* **TASK DESCRIPTION**
Provide only the number of lines below that hold "reviews".

* **EXERCISE INPUTS**

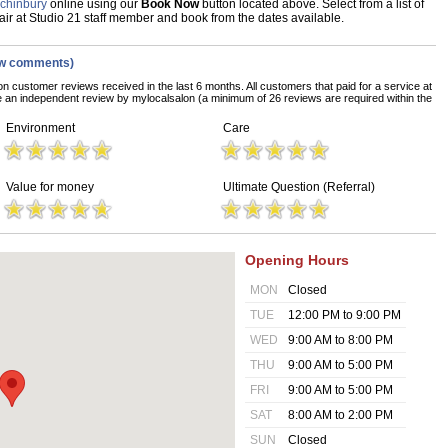
nchinbury
online using our
Book Now
button located above. Select from a list of
Hair at Studio 21 staff member and book from the dates available.
ew comments)
on customer reviews received in the last 6 months. All customers that paid for a service at
e an independent review by mylocalsalon (a minimum of 26 reviews are required within the
Environment
Care
Value for money
Ultimate Question (Referral)
Opening Hours
MON
Closed
TUE
12:00 PM to 9:00 PM
WED
9:00 AM to 8:00 PM
THU
9:00 AM to 5:00 PM
FRI
9:00 AM to 5:00 PM
SAT
8:00 AM to 2:00 PM
SUN
Closed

* **WRITTEN ANSWER**
2